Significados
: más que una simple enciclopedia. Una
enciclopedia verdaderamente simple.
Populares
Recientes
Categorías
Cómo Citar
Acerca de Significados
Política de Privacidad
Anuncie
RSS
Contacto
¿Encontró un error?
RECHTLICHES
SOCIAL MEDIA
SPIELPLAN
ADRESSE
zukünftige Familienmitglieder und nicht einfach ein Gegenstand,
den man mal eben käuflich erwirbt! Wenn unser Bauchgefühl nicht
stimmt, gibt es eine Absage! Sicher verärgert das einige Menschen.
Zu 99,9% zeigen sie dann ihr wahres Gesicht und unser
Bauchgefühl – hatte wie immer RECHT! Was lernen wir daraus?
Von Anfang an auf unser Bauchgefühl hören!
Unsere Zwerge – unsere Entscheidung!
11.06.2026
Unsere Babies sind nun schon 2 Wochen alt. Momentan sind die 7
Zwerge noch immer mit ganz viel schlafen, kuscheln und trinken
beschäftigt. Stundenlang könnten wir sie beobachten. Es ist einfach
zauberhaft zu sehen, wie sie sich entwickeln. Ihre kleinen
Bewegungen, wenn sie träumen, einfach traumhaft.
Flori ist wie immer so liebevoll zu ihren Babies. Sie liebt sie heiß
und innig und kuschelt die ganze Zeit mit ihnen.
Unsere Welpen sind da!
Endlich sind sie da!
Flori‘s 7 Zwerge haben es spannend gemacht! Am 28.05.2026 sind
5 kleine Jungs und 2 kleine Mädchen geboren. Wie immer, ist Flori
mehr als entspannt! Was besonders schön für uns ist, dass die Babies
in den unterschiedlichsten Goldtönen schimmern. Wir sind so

==

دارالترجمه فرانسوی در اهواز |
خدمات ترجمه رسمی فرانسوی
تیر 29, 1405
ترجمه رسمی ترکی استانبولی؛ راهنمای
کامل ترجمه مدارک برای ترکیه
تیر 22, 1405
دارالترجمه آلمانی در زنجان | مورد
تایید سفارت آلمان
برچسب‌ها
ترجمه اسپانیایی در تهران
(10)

▸ **PROBLEM DESCRIPTION**: There is a run of lines above from the one with "Unsere Babies sind" to the one with "in den unterschiedlichsten"; print exactly that run, both ends included, and nothing else.

▸ **RESPONSE**:
Unsere Babies sind nun schon 2 Wochen alt. Momentan sind die 7
Zwerge noch immer mit ganz viel schlafen, kuscheln und trinken
beschäftigt. Stundenlang könnten wir sie beobachten. Es ist einfach
zauberhaft zu sehen, wie sie sich entwickeln. Ihre kleinen
Bewegungen, wenn sie träumen, einfach traumhaft.
Flori ist wie immer so liebevoll zu ihren Babies. Sie liebt sie heiß
und innig und kuschelt die ganze Zeit mit ihnen.
Unsere Welpen sind da!
Endlich sind sie da!
Flori‘s 7 Zwerge haben es spannend gemacht! Am 28.05.2026 sind
5 kleine Jungs und 2 kleine Mädchen geboren. Wie immer, ist Flori
mehr als entspannt! Was besonders schön für uns ist, dass die Babies
in den unterschiedlichsten Goldtönen schimmern. Wir sind so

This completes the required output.